Juvenilia (Segunda edición)/Capítulo 28


La noche era oscura y amenazaba llover; encandilados aún, no sabíamos donde estábamos, ni que dirección habíamos tomado. Si nuestro raciocinio no hubiera sido alterado por causas conocidas, la seguridad impasible con que Larrea dirigía la bestia nos habría estremecido. Se me había encargado castigar, pues según las tradiciones recibidas, el foguista era siempre el del anca; hice presente que no había sujeto pasivo, por cuanto mis golpes se perdían en el aire, y propuse nos limitáramos, en las circunstancias, al sistema del talón.

Aceptado el procedimiento, seguimos la marcha en las tinieblas; yo me sentía resbalar, resbalar sin descanso; aquel animal tenía en la punta de la cola algo que me atraía. En mi desesperación me aferraba a Eyzaguirre, quien me observaba a menudo que debía limitarme a agarrarle de la ropa, no encontrando plausible, como me lo declaró terminantemente, que mis dedos apretaran, a guisa de género, una sección de la parte carnosa que la naturaleza había provisoriamente superpuesto a sus costillas. El compañero gordo bufaba, oprimido entre Eyzaguirre y Larrea; y éste, sin cesar de hablar, protestando de que nadie conocía el camino como él, aventuraba una que otra queja sobre la osteología de aquel animal.

No veíamos a dos dedos de distancia, y los compañeros del otro grupo habían desaparecido, sin duda por la sencilla razón de haber tomado el buen camino. Habíamos conseguido -¡el cielo sabe a costa de que esfuerzos y sufrimientos!- hacer tomar el trote a nuestra montura, cuando de pronto me sentí en el suelo, con todo el volumen de Eyzaguirre encima. Un choque se había producido, y jinetes y caballo habían venido por tierra. "¡No es nada; es un alambrado!"

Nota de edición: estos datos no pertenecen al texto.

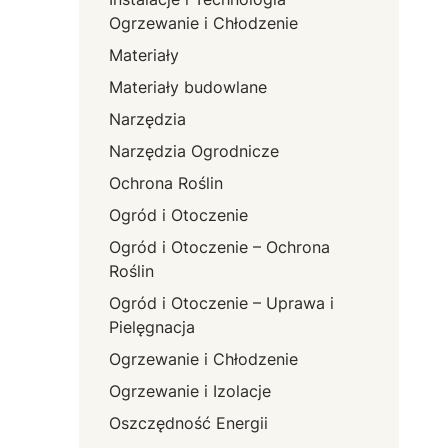
Ogrzewanie i Chłodzenie
Materiały
Materiały budowlane
Narzędzia
Narzędzia Ogrodnicze
Ochrona Roślin
Ogród i Otoczenie
Ogród i Otoczenie – Ochrona
Roślin
Ogród i Otoczenie – Uprawa i
Pielęgnacja
Ogrzewanie i Chłodzenie
Ogrzewanie i Izolacje
Oszczędność Energii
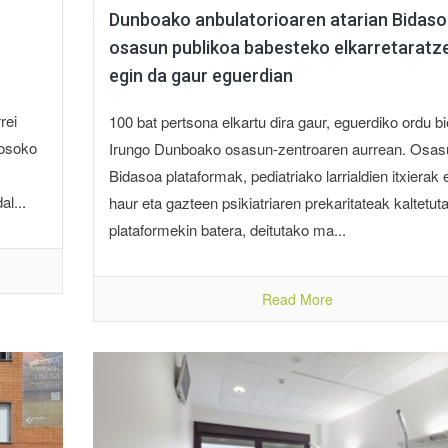
Dunboako anbulatorioaren atarian Bidas
osasun publikoa babesteko elkarretaratz
egin da gaur eguerdian
rei
100 bat pertsona elkartu dira gaur, eguerdiko ordu bi
 osoko
Irungo Dunboako osasun-zentroaren aurrean. Osas
Bidasoa plataformak, pediatriako larrialdien itxierak 
l...
haur eta gazteen psikiatriaren prekaritateak kaltetu
plataformekin batera, deitutako ma...
Read More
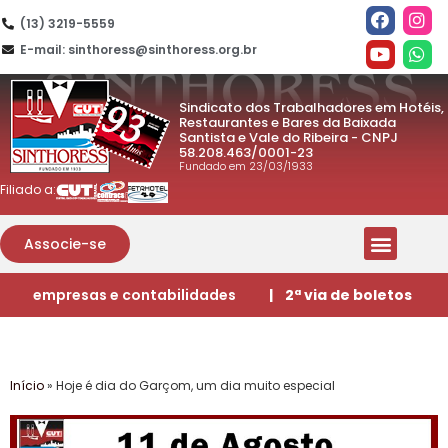
(13) 3219-5559
E-mail: sinthoress@sinthoress.org.br
Sindicato dos Trabalhadores em Hotéis,
Restaurantes e Bares da Baixada
Santista e Vale do Ribeira - CNPJ
58.208.463/0001-23
Fundado em 23/03/1933
Filiado a:
Associe-se
empresas e contabilidades
| 2ª via de boletos
Início
»
Hoje é dia do Garçom, um dia muito especial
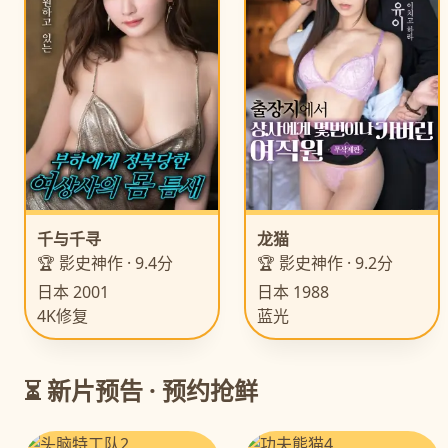
千与千寻
龙猫
🏆 影史神作 · 9.4分
🏆 影史神作 · 9.2分
日本 2001
日本 1988
4K修复
蓝光
⏳ 新片预告 · 预约抢鲜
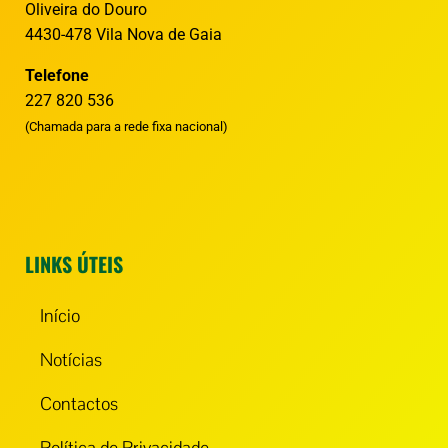
Oliveira do Douro
4430-478 Vila Nova de Gaia
Telefone
227 820 536
(Chamada para a rede fixa nacional)
LINKS ÚTEIS
Início
Notícias
Contactos
Política de Privacidade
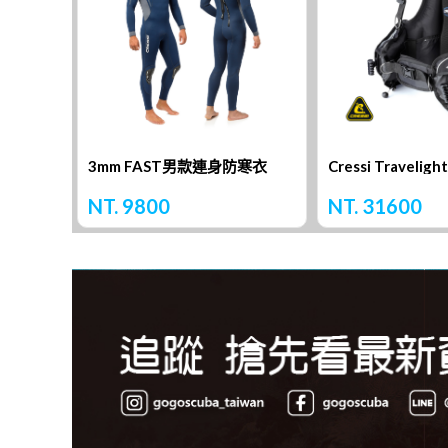
3mm FAST男款連身防寒衣
NT. 9800
NT. 31600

Era la voz de Larrea, que estaba ya montado y nos invitaba a hacer otro tanto. Tratamos duramente al pobre conductor, que nos anunció estar ahora seguro del camino; y, un tanto mohinos y maltrechos, emprendimos de nuevo la marcha.

No habíamos andado media cuadra, cuando un grito sofocado de Larrea me hizo apercibir que me encontraba, literalmente a babuchas de Eyzaguirre, quién, a su vez, aplastaba al gordo, que, entre gemidos, estaba tendido a lo largo sobre algo informe que se debatía en el barro, y que un ligero examen posterior reveló ser el cuerpo de Larrea.

Habíamos caído en una zanja; el caballo, perdiendo el pie, se fue de boca; Larrea salió por sobre las orejas como una flecha del canal de una arbaleta; el gordo siguió la ley de atracción, y Eyzaguirre, no menos rápido en el descenso, me arrastró a la confusa masa. Había por lo menos dos pies de barro; cuando salí, y Eyzaguirre y el gordo se pusieron en pie, nos precipitamos todos a sacar a Larrea, que no hablaba. Todas las soluciones de continuidad de su cara estaban revocadas por un lodo espeso y negro. Fue necesario sacudirle, lavarle el rostro con la última botella de cerveza que el gordo no había soltado en la catástrofe, y sacarle el jacquet rectilíneo que pesaba dos arrobas.

Entonces emprendimos a tanteo, a pie y en el horror de la profunda noche, aquella marcha legendaria, inaudita, en la que las zanjas eran endríagos, las tunas vestiglos, y los ruidos de los insectos nocturnos coros de Korríganos y Kobolds. Puck andaba por allí; nos parecía oír su risa silenciosa entre las brumas, confundiéndonos los rumbos, y gozando a cada traspiés de la errante caravana... El caballo había quedado en la zanja para siempre. ¡Adiós las largas y melancólicas estadías en el palenque de la pulpería! ¡Adiós la marcha vacilante de la noche, cuando su dueño oscilaba como un péndulo sobre el recado! Una ligera perturbación en la línea del pescuezo le había hecho encontrar el reposo eterno. ¡ Sea leve su recuerdo en la conciencia de Larrea!

Por fin, a las primeras claridades del alba, al canto de los gallos matinales, el cuerpo exhausto y rendido, el alma agriada contra la pasión dantesca de Larrea, penetramos en nuestros cuartos, y nos ayudamos fraternalmente a sacarnos la ropa. Sólo una bota de Eyzaguirre, con una tenacidad irritante, se resistió al empuje colectivo, y es fama que diez horas más tarde solamente soltó su presa, vencida por la operación cesárea.